Requests for transparency and help with debt relief met with noncommittal lip service and “it’s complicated”
Ori Korin, 202-822-2127 x126
Newark, Del. – Earlier today, 14 students and recent graduates from around the country attended a meeting with newly named Sallie Mae CEO Jack Remondi and other senior executives to talk about the bank’s role in the student debt crisis. The students suggested a number of interventions Sallie Mae might make to help students struggling with crippling student loan debt and requested that the bank disclose more information about their lending practices and political memberships. All of their demands were met with resistance, and the meeting ended with Sallie Mae having agreed to do nothing to better its relationship with student borrowers.

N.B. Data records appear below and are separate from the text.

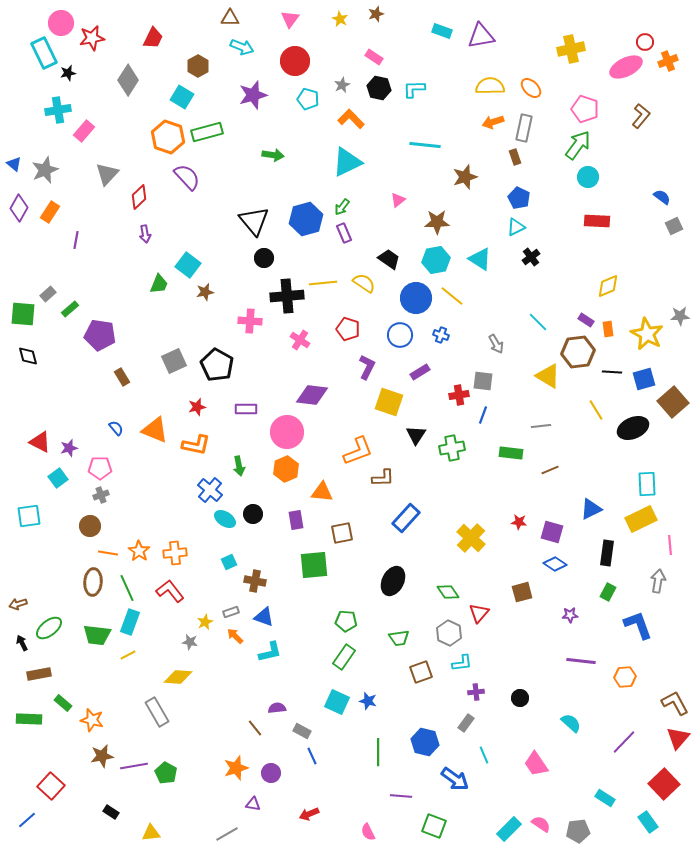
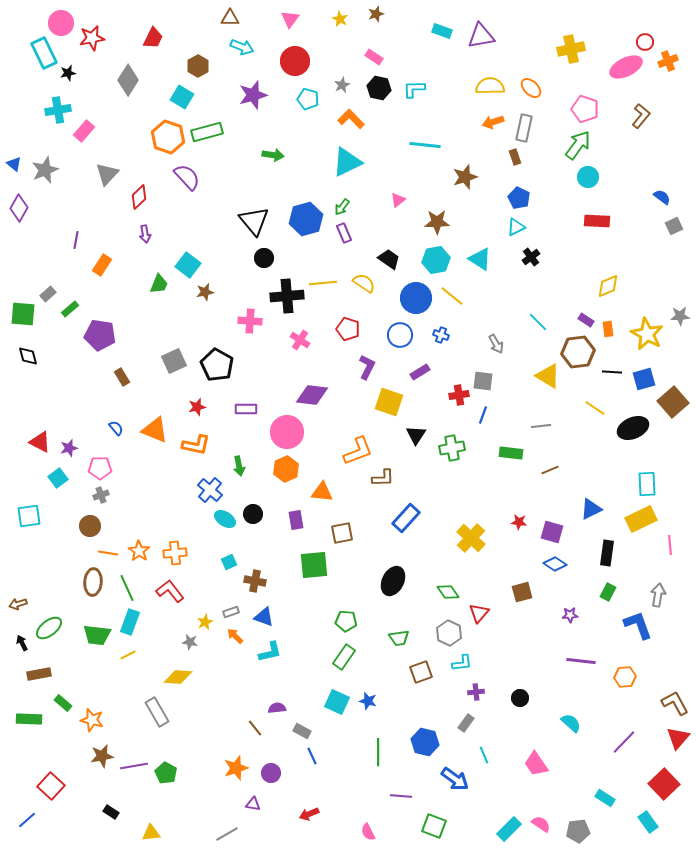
orange rectangle at (50, 212): moved 52 px right, 53 px down
yellow line at (596, 410): moved 1 px left, 2 px up; rotated 25 degrees counterclockwise
gray arrow at (658, 581): moved 14 px down
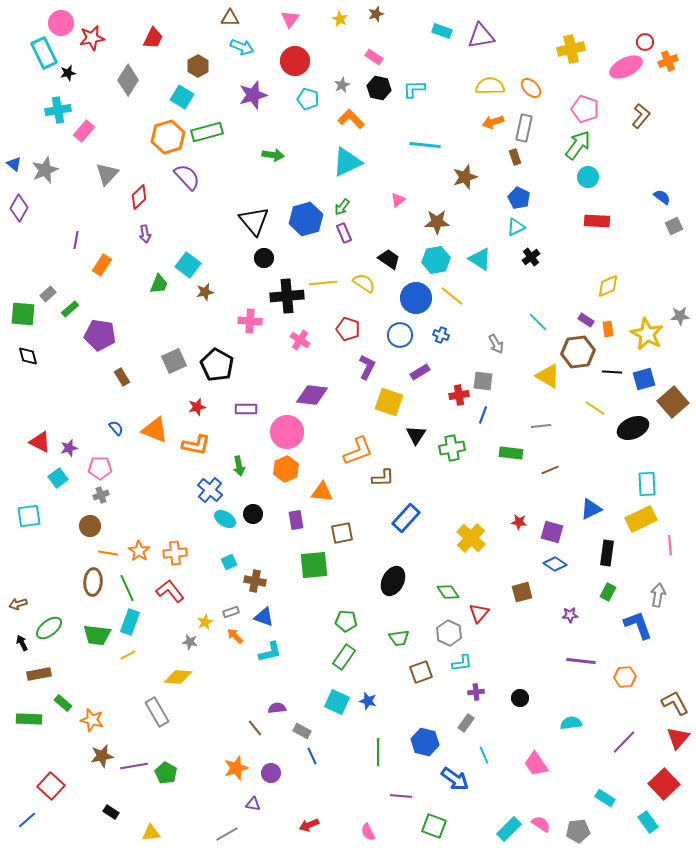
orange hexagon at (168, 137): rotated 24 degrees clockwise
cyan semicircle at (571, 723): rotated 50 degrees counterclockwise
red arrow at (309, 814): moved 11 px down
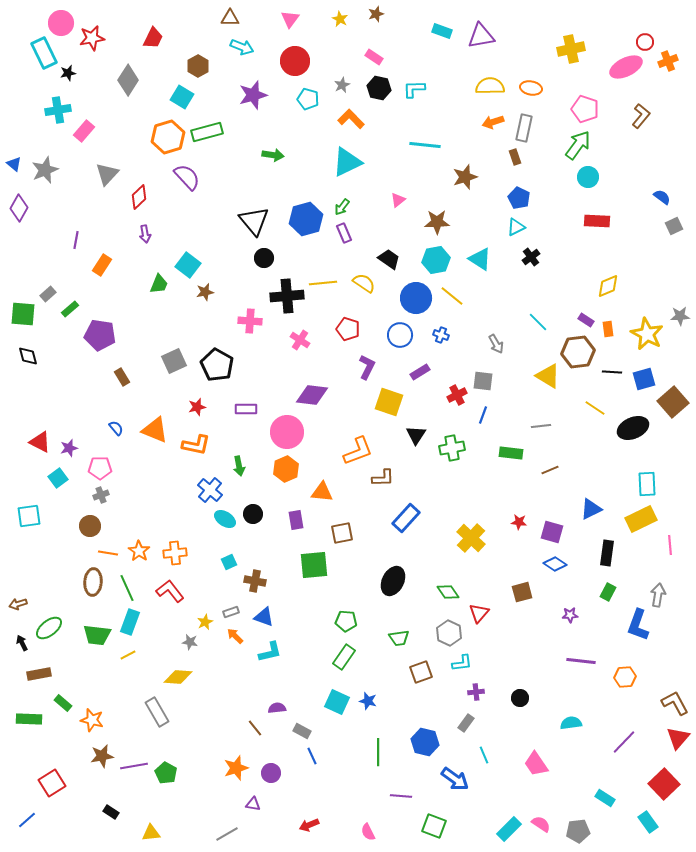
orange ellipse at (531, 88): rotated 35 degrees counterclockwise
red cross at (459, 395): moved 2 px left; rotated 18 degrees counterclockwise
blue L-shape at (638, 625): rotated 140 degrees counterclockwise
red square at (51, 786): moved 1 px right, 3 px up; rotated 16 degrees clockwise
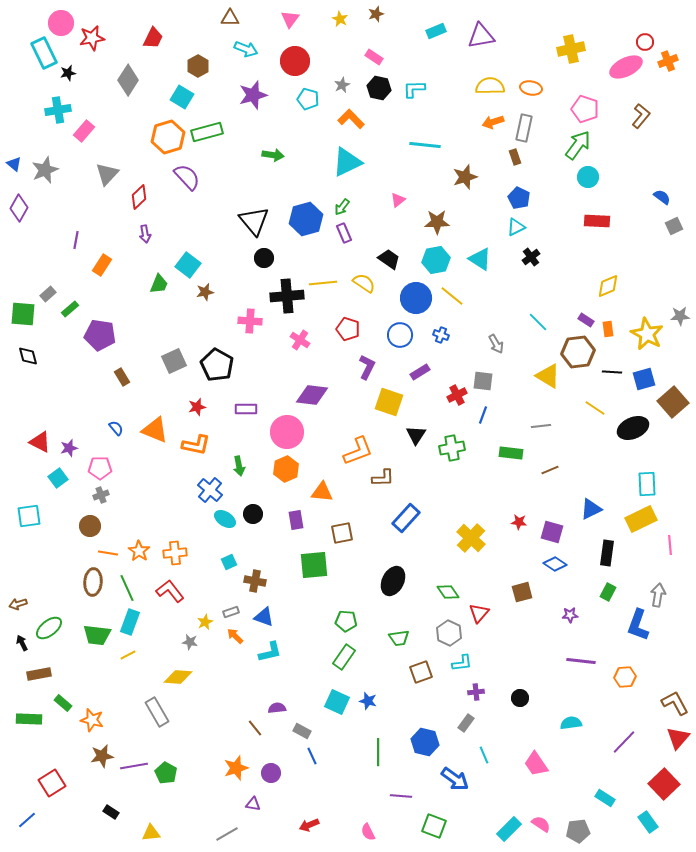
cyan rectangle at (442, 31): moved 6 px left; rotated 42 degrees counterclockwise
cyan arrow at (242, 47): moved 4 px right, 2 px down
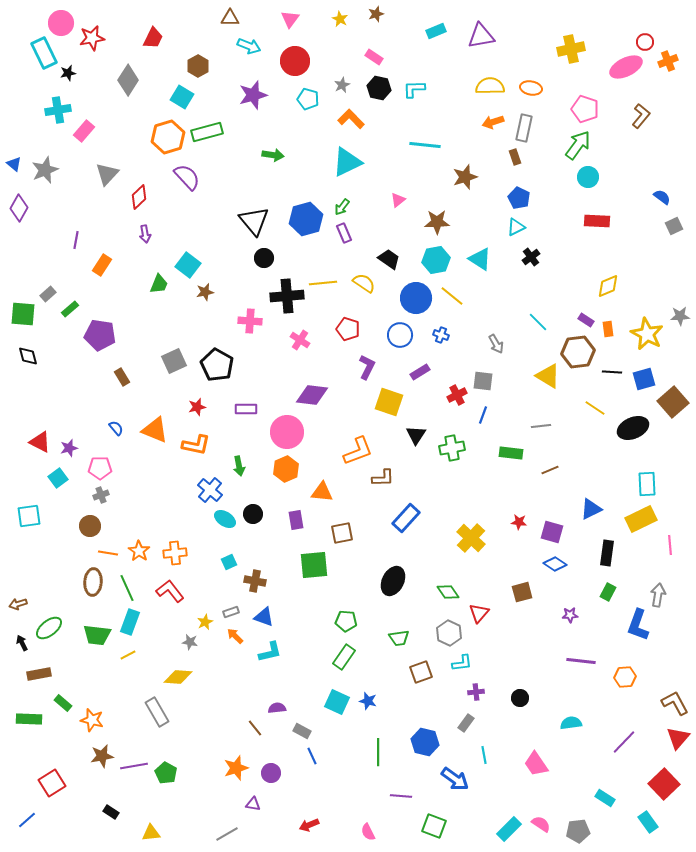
cyan arrow at (246, 49): moved 3 px right, 3 px up
cyan line at (484, 755): rotated 12 degrees clockwise
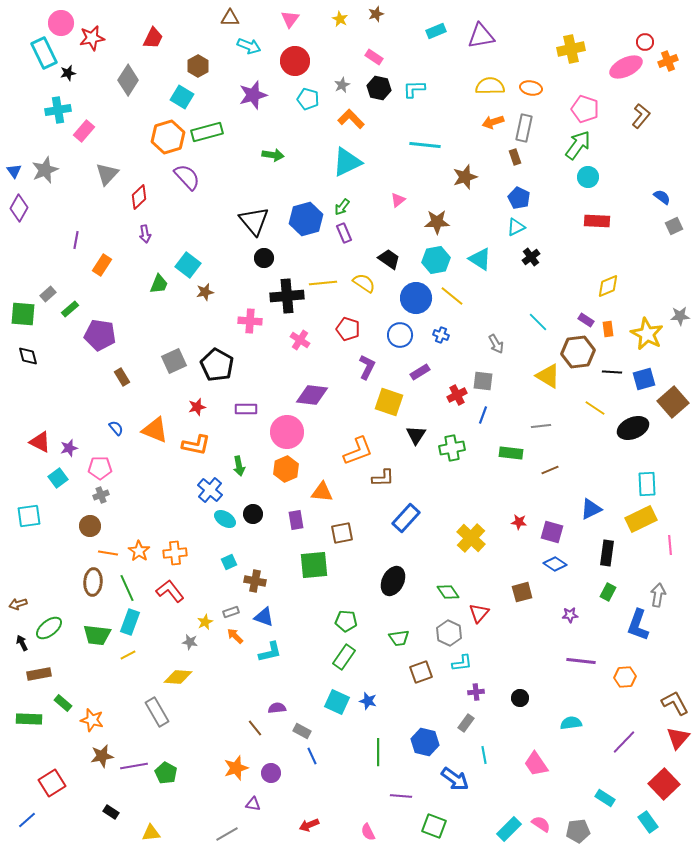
blue triangle at (14, 164): moved 7 px down; rotated 14 degrees clockwise
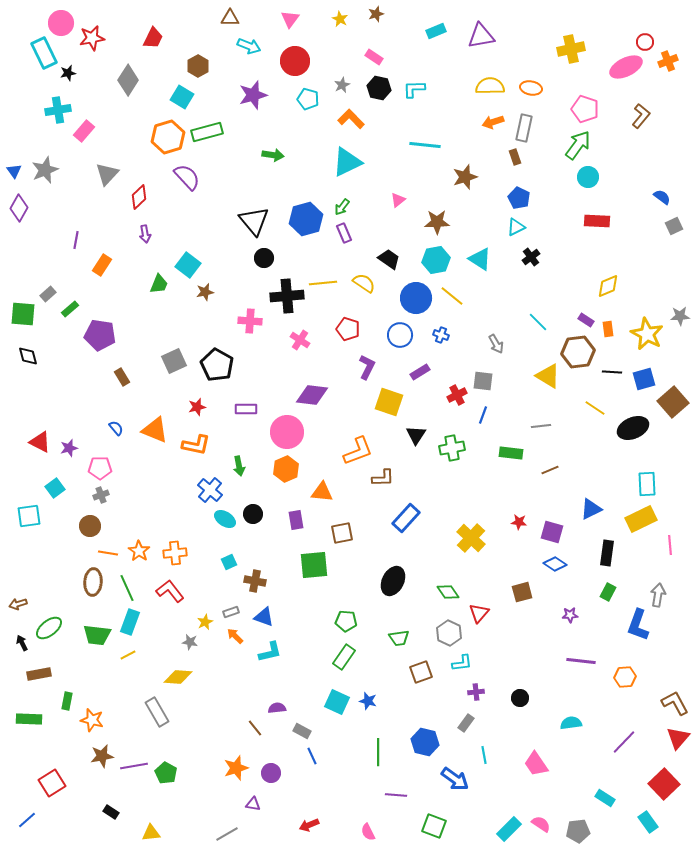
cyan square at (58, 478): moved 3 px left, 10 px down
green rectangle at (63, 703): moved 4 px right, 2 px up; rotated 60 degrees clockwise
purple line at (401, 796): moved 5 px left, 1 px up
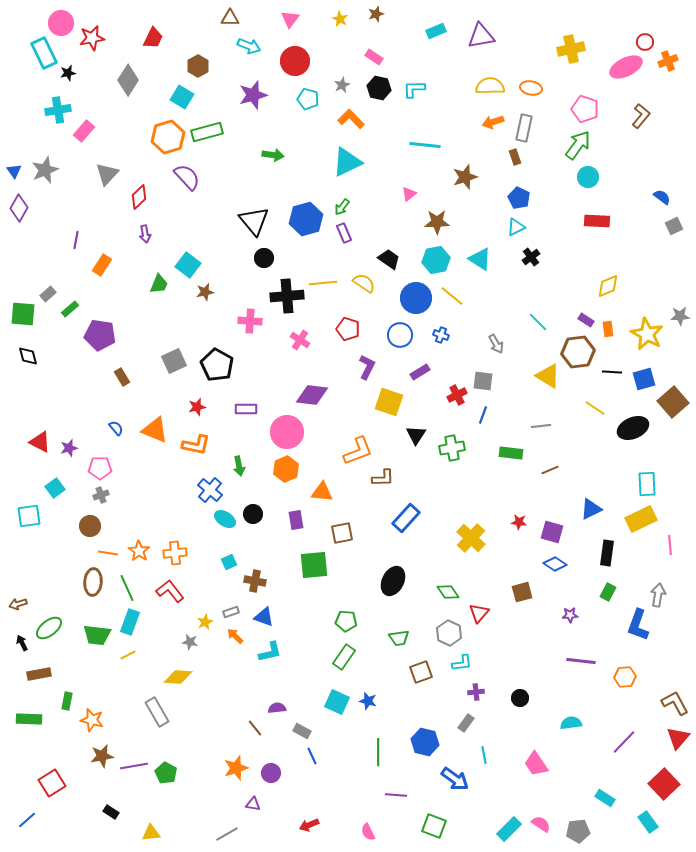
pink triangle at (398, 200): moved 11 px right, 6 px up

The meeting was a result of a demonstration at last month’s Sallie Mae shareholder meeting, where several students and activists introduced a shareholder resolution demanding transparency from the company and asking for the opportunity to meet with the company’s leadership. In addition to Remondi, Chief Financial Officer Joe DePaulo, Senior Vice President for Public Policy Sarah Ducich, Vice President Lisa Stashik, Director of Social Media Tameka Easter, and Senior Vice President for Corporate Marketing and Communications Martha Holler attended.
Students reported the meeting as cordial, but unproductive. Their full list of requests for the company included: 1) Principal debt relief; 2) Interest rate reduction following the Consumer Financial Protection Bureau’s (CFPB) recommendation; 3) A revised, clean process for loan term extensions; 4) Public disclosure and posting of the loan modification process; 5) Loss sharing on defaulted loans; 6) Disclosure of membership in organizations that write and endorse model legislation and disaffiliation with the American Legislative Exchange Council (ALEC); 7) Disclosure of the roles of senior executives and board members in deciding to which groups the company will belong. Each demand was met with an eventual no.
The executives conceded that their loan process is complicated, and that at in the end, the company is concerned with its own bottom line. “We sometimes get lost in our own lingo,” Remondi said. “You are right, this process at the beginning is like talking a foreign language…and today it’s a lot easier to borrow substantial funds and get yourself in trouble…But if we loan money and you don’t pay us back, how do we pay our bills?” According to their own disclosure reports, Sallie Mae made $939 million in profits in 2012.
The students, representing student associations and labor groups from University of California, University of Massachusetts, University of Oregon, Colorado Student Power Alliance, St. Louis Young Activists United, New York Students Rising, and New Jersey Students United, remain committed to holding Sallie Mae accountable for what they call a history of deliberate policy obfuscation, risky lending, disproportionately high interest rates, and a corporate culture that places profits well above the needs of borrowers.
“We’re really not asking for anything unreasonable,” said Angelica Clarke, a recent graduate of SUNY Albany who is the first person is her family to graduate from college. “We know that the over $160 billion of student debt that Sallie Mae owns isn’t going to be forgiven overnight, but we’re asking the company to work with us to negotiate interest rates and to be transparent about their modification policies. They may have agreed to meet with us, but their willingness to help ended there.”
Student debt has reached an all-time high in the United States, soaring past the $1 trillion mark in April 2012. A July 2012 report from the CFPB indicated the over five percent of private student loans are in currently in default, with even more in delinquency, and the student loan default rate has now increased for the first time in 17 years.